Carta e cartone: il sud comincia a dire la sua
Il Nord, secondo il XXX Rapporto Comieco, ha la medaglia d’oro con oltre 83.000 tonnellate aggiuntive e un incremento medio del 4,4%, trainato dal Veneto (+9,5%) e dalla Lombardia che con oltre 613.000 tonnellate si conferma la regione con i volumi assoluti più elevati. Il Centro cresce del 2,8%, con l’Umbria che registra il miglior incremento percentuale (+7,8%) e il Lazio il maggior aumento quantitativo (+13.400 tonnellate). Al Sud e Isole – che sfiora complessivamente il milione di tonnellate di carta e cartone – le due isole mettono a segno le performance migliori: la Sicilia, con un balzo di 10 mila tonnellate raccolte in più, e la Sardegna, che supera la soglia dei 60 kg pro-capite, avvicinandosi alla media nazionale e confermandosi capofila tra le Regioni del Mezzogiorno.
Da 10 anni il Sud è in crescita costante e nel 2024 per la prima volta nella sua storia supera la soglia simbolica dei 50 kg pro-capite, sfiorando il milione di tonnellate complessive con un incremento del 2,5%. Un’accelerazione progressiva frutto anche dei numerosi progetti speciali avviati nel Meridione, a partire dal Piano straordinario per il Sud, finanziato da Comieco con 3,5 milioni di euro, per intercettare volumi di carta e cartone che ancora finiscono nell’indifferenziato. Un Piano che continua anche nel segno di Cagliari con cui oggi sottoscriviamo una nuova intesa volta a dare ulteriore spinta alla raccolta differenziata e al riciclo di carta e cartone.

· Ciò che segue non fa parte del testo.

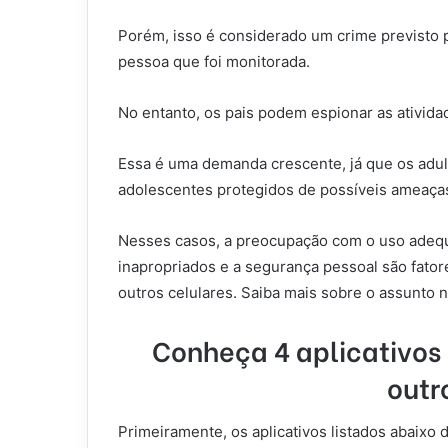
Porém,
isso é considerado um crime previsto pe
pessoa que foi monitorada.
No entanto, os pais podem espionar as ativida
Essa é uma demanda crescente, já que os adul
adolescentes protegidos de possíveis ameaças 
Nesses casos, a preocupação com o uso adequa
inapropriados e a segurança pessoal são fator
outros celulares. Saiba mais sobre o assunto n
Conheça 4 aplicativos
outr
Primeiramente, os aplicativos listados abaixo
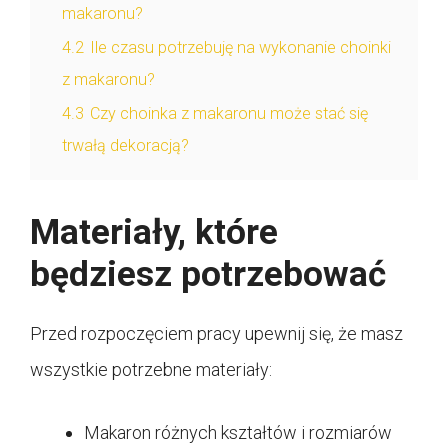
makaronu?
4.2
Ile czasu potrzebuję na wykonanie choinki
z makaronu?
4.3
Czy choinka z makaronu może stać się
trwałą dekoracją?
Materiały, które
będziesz potrzebować
Przed rozpoczęciem pracy upewnij się, że masz
wszystkie potrzebne materiały:
Makaron różnych kształtów i rozmiarów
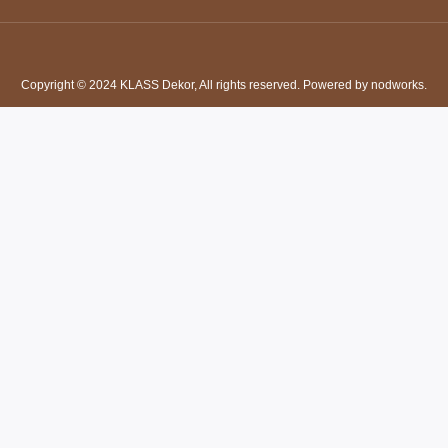
Copyright © 2024 KLASS Dekor, All rights reserved. Powered by nodworks.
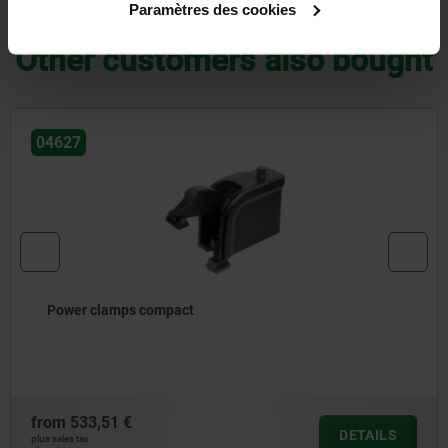
DOWNLOADS
Paramètres des cookies
Other customers also bought
04371
Hook clamps with collar
from
72,73 €
DETAILS
plus sales tax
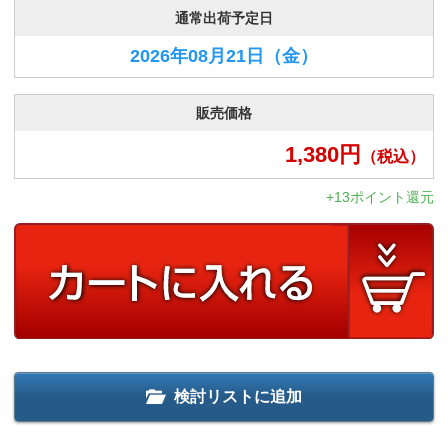
通常出荷予定日
2026年08月21日
（金）
販売価格
1,380
円
（税込）
+13ポイント還元
検討リストに追加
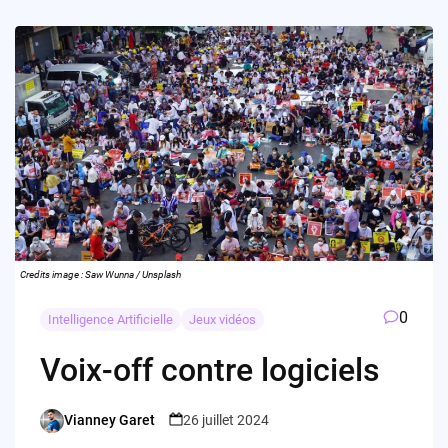
Credits image : Saw Wunna / Unsplash
0
Intelligence Artificielle
Jeux vidéos
Voix-off contre logiciels
Vianney Garet
26 juillet 2024
Posted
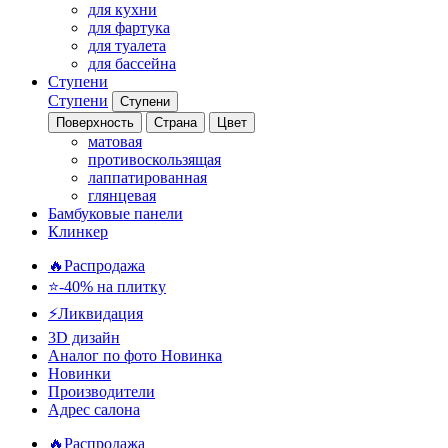
для кухни
для фартука
для туалета
для бассейна
Ступени
Ступени
Ступени
Поверхность
Страна
Цвет
матовая
противоскользящая
лаппатированная
глянцевая
Бамбуковые панели
Клинкер
🔥Распродажа
⭐-40% на плитку
⚡️Ликвидация
3D дизайн
Аналог по фото
Новинка
Новинки
Производители
Адрес салона
🔥Распродажа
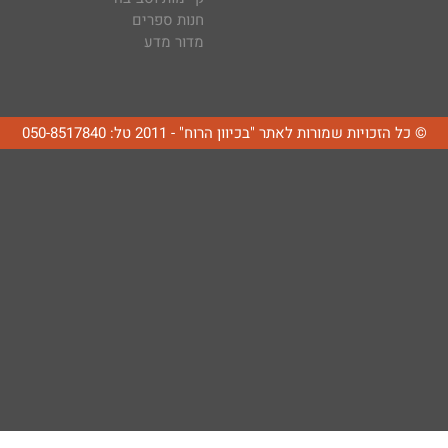
חנות ספרים
מדור מדע
© כל הזכויות שמורות לאתר "בכיוון הרוח" - 2011 טל: 050-8517840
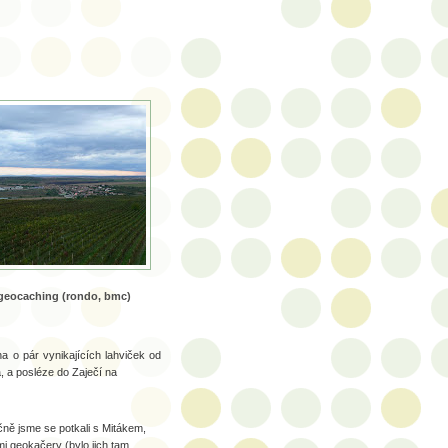
geocaching (rondo, bmc)
na o pár vynikajících lahviček od
, a posléze do Zaječí na
čně jsme se potkali s Mitákem,
i geokačery (bylo jich tam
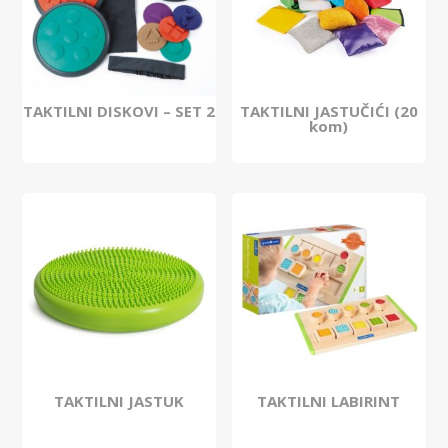
TAKTILNI DISKOVI – SET 2
TAKTILNI JASTUČIĆI (20
kom)
TAKTILNI JASTUK
TAKTILNI LABIRINT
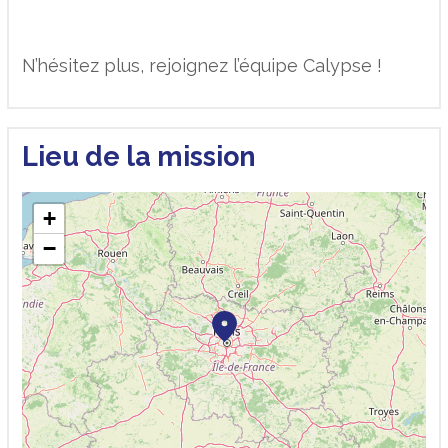
N’hésitez plus, rejoignez l’équipe Calypse !
Lieu de la mission
+
−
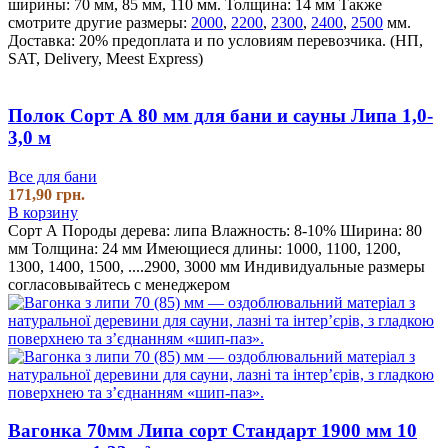
ширины: 70 мм, 85 мм, 110 мм.
Толщина: 14 мм
Также
смотрите другие размеры:
2000
,
2200
,
2300
,
2400
,
2500
мм.
Доставка: 20% предоплата и по условиям перевозчика. (НП,
SAT, Delivery, Meest Express)
Полок Сорт А 80 мм для бани и сауны Липа 1,0-
3,0 м
Все для бани
171,90
грн.
В корзину
Сорт А Породы дерева: липа Влажность: 8-10% Ширина: 80
мм Толщина: 24 мм Имеющиеся длины: 1000, 1100, 1200,
1300, 1400, 1500, ....2900, 3000 мм Индивидуальные размеры
согласовывайтесь с менеджером
Вагонка 70мм Липа сорт Стандарт 1900 мм 10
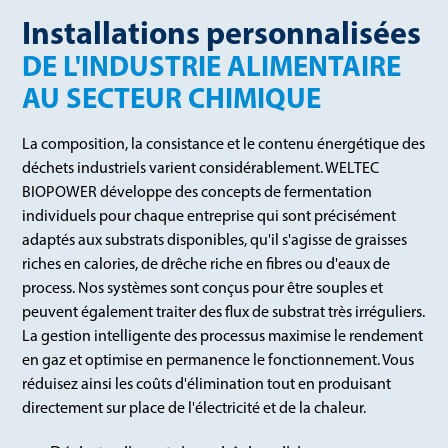
Installations personnalisées
DE L'INDUSTRIE ALIMENTAIRE
AU SECTEUR CHIMIQUE
La composition, la consistance et le contenu énergétique des
déchets industriels varient considérablement. WELTEC
BIOPOWER développe des concepts de fermentation
individuels pour chaque entreprise qui sont précisément
adaptés aux substrats disponibles, qu'il s'agisse de graisses
riches en calories, de drêche riche en fibres ou d'eaux de
process. Nos systèmes sont conçus pour être souples et
peuvent également traiter des flux de substrat très irréguliers.
La gestion intelligente des processus maximise le rendement
en gaz et optimise en permanence le fonctionnement. Vous
réduisez ainsi les coûts d'élimination tout en produisant
directement sur place de l'électricité et de la chaleur.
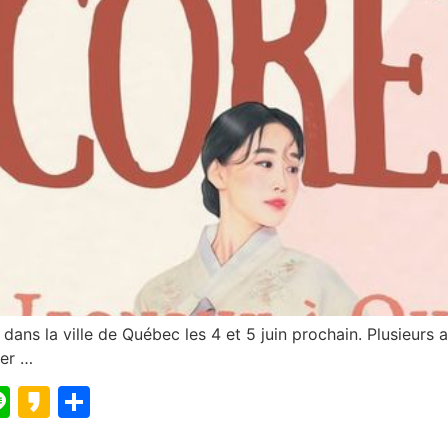
ans la ville de Québec les 4 et 5 juin prochain. Plusieurs a
uer …
blr
elegram
Line
Kakao
Partager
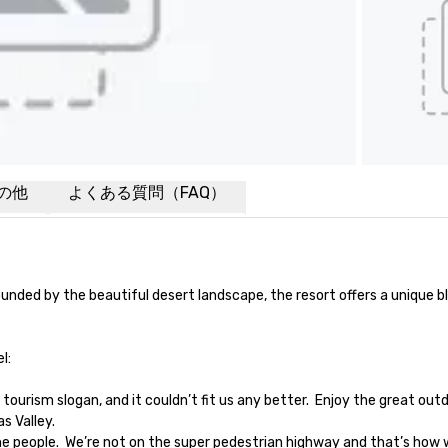
の他
よくある質問（FAQ）
unded by the beautiful desert landscape, the resort offers a unique bl


 Valley.
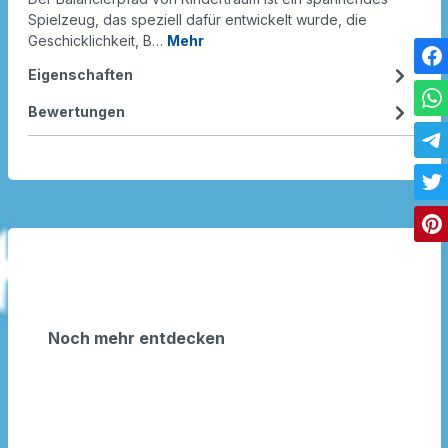
Spielzeug, das speziell dafür entwickelt wurde, die
Geschicklichkeit, B…
Mehr
Eigenschaften
Bewertungen
Noch mehr entdecken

La raccolta nelle città: i dati
Le città metropolitane migliorano e trainano la crescita complessiva. Palermo fanalino di coda. Nel 2024, le sei città metropolitane monitorate da Comieco (Milano, Roma, Napoli, Firenze, Torino, Palermo) mostrano segnali incoraggianti: il pro-capite medio di carta e cartone è di 70,7 kg abitante, con una crescita del 4,1% rispetto al 2023. Roma guida la crescita complessiva con +10.000 tonnellate (+4,4%), seguita da Firenze (+8,8%) e Napoli (+6,3%). Solo Palermo registra una flessione (-1,9%) mentre Milano e Torino crescono rispettivamente del 2,1% e 3,4%.
Qualità della raccolta: bene, ma c’è ancora margine di miglioramento
Sul fronte qualitativo, la raccolta domestica mostra una media nazionale di frazioni estranee sotto il 3%. Tuttavia, al Sud, ancora circa il 40% della raccolta famiglie presenta un livello di impurità superiore, indicando la necessità di migliorare i sistemi di raccolta, rafforzare l’informazione e il controllo sul corretto conferimento.
Al contrario, la raccolta non domestica (uffici, aziende, negozi) si conferma “più pulita”, con una media di frazioni estranee – a livello nazionale – inferiore all’1%. L’obiettivo per i prossimi anni resta duplice: migliorare la qualità dei conferimenti e intercettare i volumi ancora fuori dal circuito dalla raccolta differenziata, circa 350.000 tonnellate di carta e cartone stimate solo nel Mezzogiorno.